Whatever man builds to symbolize his wealth and power will fall, just like the Twin Towers fell.  But the Cross towers over the wrecks of time.  The old song had it right: 

In the cross of Christ I glory

towering o’er the wrecks of time

all the light of sacred story

gathers round its head sublime. 

Barb and I love old movies.  Recently, we saw big John Wayne in The High and the Mighty.  It was made in 1954 and told the story of a stricken aircraft carrying 22 passengers, each carrying so much emotional baggage it’s a wonder the plane got off the ground!  But Duke and Robert Stack got ‘er home safely. 

The movie climaxes with the pilots searching through the darkness for the runway lights.  And then, they appear.  The lights take the form of a cross.  And the music rises.  And you just know they’re going to get home! 

I read a review of the movie this week.  The fellow was rather patronizing, saying the vision of the cross was a powerful emotional trigger, evoking salvation, Jesus and the entire revivalist movement of the early fifties.  He calls it emotional manipulation for the people of the fifties. 

 Well, I’m sure it did touch people emotionally in the fifties.  I know a couple people who were quite affected by it in 2011.  That song I quoted above was written in 1825.  The reviewer either forgets or ignores the fact the cross has always been “emotionally manipulative.”  It’s been doing that to people for 2000 years!   You know why?  Again, it’s not the cross but what it represents—the amazing love and mercy of God. 

Crucifixion was the worst possible torture.  The crucified were totally naked.  In her book, Paul Among the People, Sarah Cruden describes the horror:  “The victims died when they could no longer pull their shoulders back to keep their esophagus open and breathe. They were never reprieved. At most, they got a numbing drug or something to drink, or the leg breaking (a chop that might go straight through the shinbones) to pre­vent them from bracing themselves upward from the foot stand and surviving longer.”

The men who died, impaled upon the cross, were criminals, lost men, forsaken men.  And God became one of them. 

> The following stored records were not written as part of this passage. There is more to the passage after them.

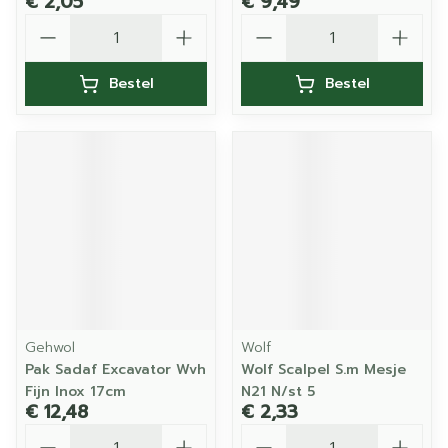
€ 2,05
€ 9,49
Aantal
Aantal
Bestel
Bestel
Gehwol
Wolf
Pak Sadaf Excavator Wvh
Wolf Scalpel S.m Mesje
Fijn Inox 17cm
N21 N/st 5
€ 12,48
€ 2,33
Aantal
Aantal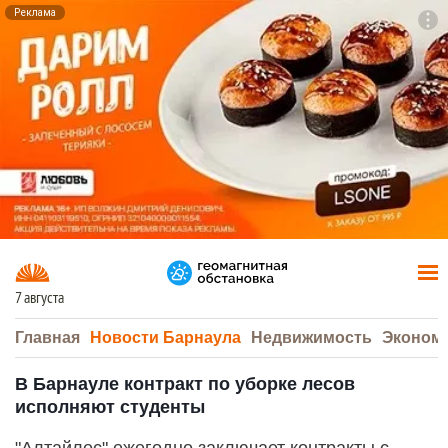
Реклама
To
F7
7 августа
Главная
Новости Барнаула
Недвижимость
Эконом
В Барнауле контракт по уборке лесов
исполняют студенты
"Алтайлес" ежегодно заключает контракты с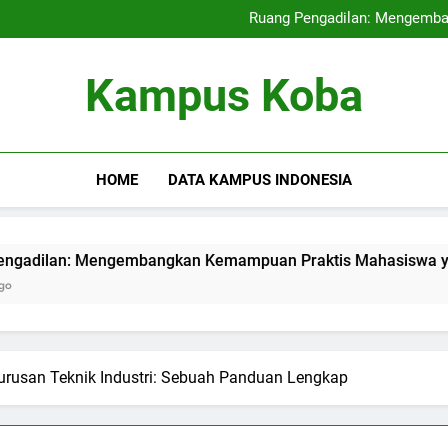
Kampus Internasional: Mencipt
Ruang Pengadilan: Mengemb
Pendidikan Hybrid: Mera
Audit Mutu Intern
Kampus Internasional: Mencipt
Kampus Koba
Ruang Pengadilan: Mengemb
Pendidikan Hybrid: Mera
Audit Mutu Intern
HOME
DATA KAMPUS INDONESIA
 Mengembangkan Kemampuan Praktis Mahasiswa yang Berparti
urusan Teknik Industri: Sebuah Panduan Lengkap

So here’s a backwards torture rack used to slowly kill the scum of the earth, a primitive form of execution we wouldn’t even remember except for one man, one out of thousands so executed.  And because of that one man the cross was transformed from an obscenity into a symbol of hope.  They give out iron crosses for bravery and the Red Cross plants itself in the middle of human suffering.  Movie makers make crosses out of runway lights and dirt roads and people know what they’re looking at. 

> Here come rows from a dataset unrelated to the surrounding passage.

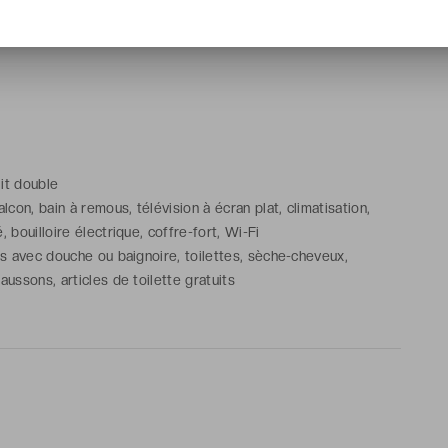
ns avec douche ou baignoire, toilettes, sèche-cheveux,
aussons, articles de toilette gratuits
lit double
lcon, bain à remous, télévision à écran plat, climatisation,
 bouilloire électrique, coffre-fort, Wi-Fi
ns avec douche ou baignoire, toilettes, sèche-cheveux,
aussons, articles de toilette gratuits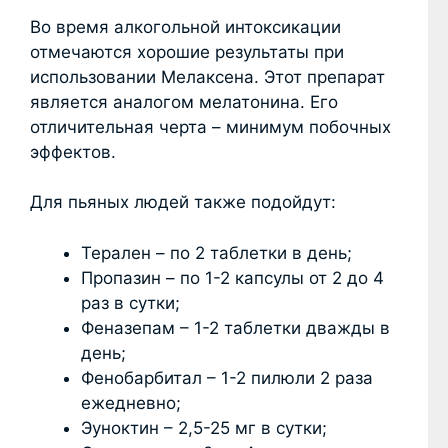
Во время алкогольной интоксикации
отмечаются хорошие результаты при
использовании Мелаксена. Этот препарат
является аналогом мелатонина. Его
отличительная черта – минимум побочных
эффектов.
Для пьяных людей также подойдут:
Терален – по 2 таблетки в день;
Пропазин – по 1-2 капсулы от 2 до 4
раз в сутки;
Феназепам – 1-2 таблетки дважды в
день;
Фенобарбитал – 1-2 пилюли 2 раза
ежедневно;
Эуноктин – 2,5-25 мг в сутки;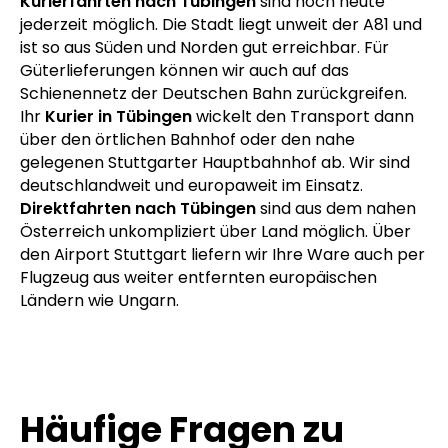
Kurierfahrten nach Tübingen
sind noch heute
jederzeit möglich. Die Stadt liegt unweit der A81 und
ist so aus Süden und Norden gut erreichbar. Für
Güterlieferungen können wir auch auf das
Schienennetz der Deutschen Bahn zurückgreifen.
Ihr
Kurier in Tübingen
wickelt den Transport dann
über den örtlichen Bahnhof oder den nahe
gelegenen Stuttgarter Hauptbahnhof ab. Wir sind
deutschlandweit und europaweit im Einsatz.
Direktfahrten nach Tübingen
sind aus dem nahen
Österreich unkompliziert über Land möglich. Über
den Airport Stuttgart liefern wir Ihre Ware auch per
Flugzeug aus weiter entfernten europäischen
Ländern wie Ungarn.
Häufige Fragen zu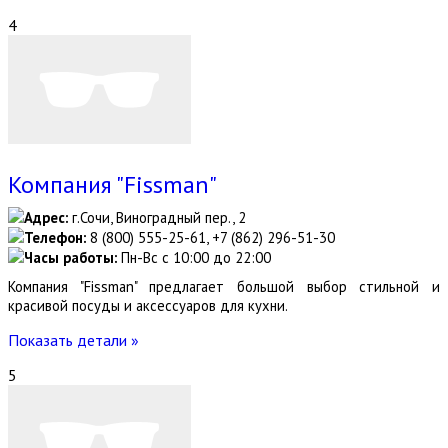
4
Компания "Fissman"
Адрес:
г.Сочи, Виноградный пер., 2
Телефон:
8 (800) 555-25-61, +7 (862) 296-51-30
Часы работы:
Пн-Вс с 10:00 до 22:00
Компания "Fissman" предлагает большой выбор стильной и
красивой посуды и аксессуаров для кухни.
Показать детали »
5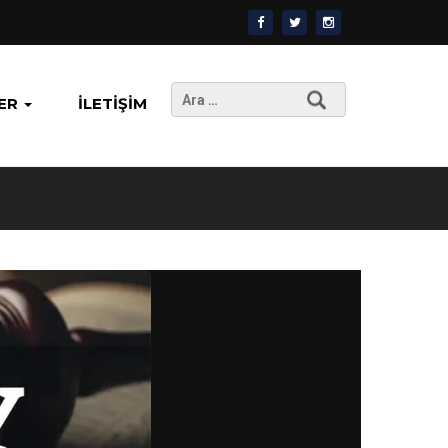
Arama:
ER
İLETIŞIM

Yes, the Cross towers o’er the wrecks of time.  It towers above America and Iraq, over Muslim and Christian and atheist.  Above all kingdoms, above all thrones, above all wonders the world is ever known, above all wisdom and all the ways of man…is the cross.  In the cross of Christ we glory.  In the cross is our hope, our salvation.  Millions have come, but there’s still room for one.  There’s room at the Cross for you.